One should not be so quick to judge the slight nuances of dance when it comes to aligning it in a postmodern stature. I just viewed Trisha Brown Dance Company performance at UCLA’s Royce Hall this past weekend and although audience reaction varied it was definitely a very “different” type of experience in viewing dance.
First off, it challenged an audience’s preconceived notion of what constitutes as “dance” and the pleasure associated with watching it live on stage. Rather than indulging the audience in beautifully adorned dance costumes and lyrical music to delight in, Trisha Brown took a very different approach and structured it in a very eccentric manner, from the movements, to the music. The last dance, entitled Newark (Niweweorce) 1987 seems to be intended to move away from the actual dance and provide a theatrical element to the whole experience.
If Trisha Brown’s intention with her dance company was to show audience members that dance performance is more than just pretty songs, it’s about reaching heights of creative infusions that one may not have initially expected; then in a way she has succeeded in her creations. She seems to infuse various viewpoints associated with dance and takes them out of the box they’ve been kept in for so long, in turn bringing a new perspective to the stage. Whether one actually enjoys the performance or is left thinking what was that, they experienced a new view of dance that they may have never knew could possibly exist.
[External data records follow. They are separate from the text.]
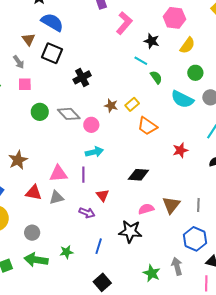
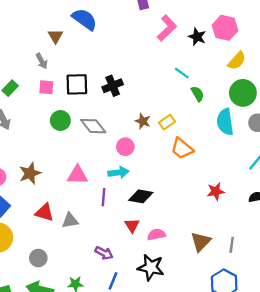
black star: (152, 41) -> (197, 37), moved
black square: (52, 53) -> (77, 84), moved, turned -30
green circle: (195, 73) -> (243, 93), size x1.5
cyan semicircle: (182, 99) -> (225, 122), turned 50
pink circle: (91, 125) -> (125, 147), moved
red star: (180, 150) -> (216, 191), moved
pink triangle: (58, 174) -> (77, 175), moved
black diamond: (138, 175) -> (141, 196), moved
red triangle: (103, 195) -> (132, 225), moved
pink semicircle: (146, 209) -> (156, 235), moved
purple arrow: (87, 213) -> (104, 253), moved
It’s an interesting concept to dishevel, she is inventing knew movements and ways to perceive dance. It seems as though Trisha Brown is engaging in a new level of intellect with her postmodern intentions, however many audience members may not understand it. In the last performance Newark seemed to blur the lines of masculine and feminine as the “identical,” at the same time the audience watched, waiting for something significant, a climax of sorts to take place for the finale, but it never does. In a sense it creates an ending that does not really end; kind of like Samuel Beckett’s Waiting For Godot. It becomes absurd, but it achieves its intention of absurdity.
If you’re expecting to see a Catch me if you can, or Nutcracker ballet type Broadway spectacular you’ll be greatly disappointed and quite surprised!
This is a Postmodern Dance Performance!